UK government plans to enact 'travel rule' for crypto-assets

Monday, 26 July 2021
A new proposal from HM Treasury will require that any virtual-asset transfer of above GBP1,000 must be accompanied by detailed personal information of both the originator and beneficiary.

The suggestion is one of several proposed amendments to the Money Laundering, Terrorist Financing and Transfer of Funds (Information on the Payer) Regulations 2017, (the Regulations) which HM Treasury says are essential to keep the UK regime in compliance with the recommendations of the global Financial Action Task Force (FATF). Identifying the parties to a virtual-currency transfer corresponds to FATF's so-called travel rule, which has applied to ordinary wire transfers for several years, and is already part of UK law under the Funds Transfer Regulation (FTR). The object is to allow financial institutions to detect potential money-laundering activity by ensuring that the identities of the parties to the transaction are known, and facilitates law enforcement investigations by ensuring that appropriate records of transactions remain with the transfer or related message throughout the payment chain.

FATF extended the rule to cover crypto-assets in July 2019, but there are technical obstacles to achieving this. Not all provisions of the FTR are appropriate to crypto-asset firms, because either the terminology used would be inappropriate or because of material differences in how transfers of funds and transfers of crypto-assets are made. Therefore, it is not feasible to simply expand the scope of the FTR to include crypto-asset firms, which is why HM Treasury has now decided to legislate it through amendments to the Regulations.

The new requirements will apply to crypto-asset exchange providers and custodian wallet providers that are carrying on business in the UK. It will set GBP1,000 as the appropriate amount of the de minimis threshold for transfers subject to the travel rule. It will also try to prevent criminals from circumventing the rule by dividing a pool of illicit funds into multiple small transfers. Transfers from a single originator that appear to be linked, and which exceed the threshold when taken together, must be accompanied by full beneficiary and originator information. However, even transfers below the de minimis threshold will have to be labelled with the name and account number of both originator and beneficiary and a unique transaction identifier.

The receiving crypto-asset service provider will be required to retain this information for five years after completion of the transaction. They will be required to make it available 'fully and without delay' in response to a written request by HM Revenue & Customs, the Financial Conduct Authority, the National Crime Agency or the police, where it is 'reasonably required' in connection with the authority's functions.

Other amendments proposed in the consultation include:

  • Formation of limited partnerships will be classed as a business relationship and brought under the regulated services listed for trust or company service providers.
  • Persons obliged to carry out customer due-diligence on the beneficial ownership of their clients will be required to report to the authorities on any discrepancies they find.
  • Certain types of low-risk payment service providers will be exempted from anti-money landering (AML) regulation.
  • Artists are to be removed from the scope of the definition of art market participants in regulation 14 of the Regulations.
  • Controls will be relaxed on the sharing of money-laundering information between supervisory authorities and 'relevant' law enforcement authorities. In particular, the government's Department of Business, Energy and Industrial Strategy (BEIS) may be granted access to the information.

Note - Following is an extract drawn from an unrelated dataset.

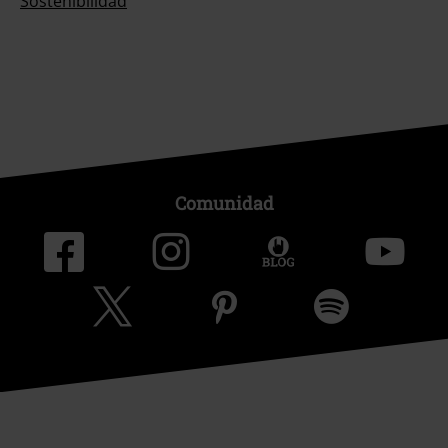
Sostenibilidad
Comunidad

As well as announcing the above amendments to the Regulations, the government has also launched a call for evidence on whether the UK's regulatory and supervisory regimes 'effectively deter money laundering and terrorist financing activity whilst being proportionate and managing burdens on businesses'. This more wide-ranging review will look at the overall effectiveness of the regimes and their coverage of relevant entities; whether key elements of the current regulations are operating as intended and the structure of the supervisory regime including the work of the Office for Professional Body Anti-Money Laundering Supervision (OPBAS). That consultation closes on 14 October 2021.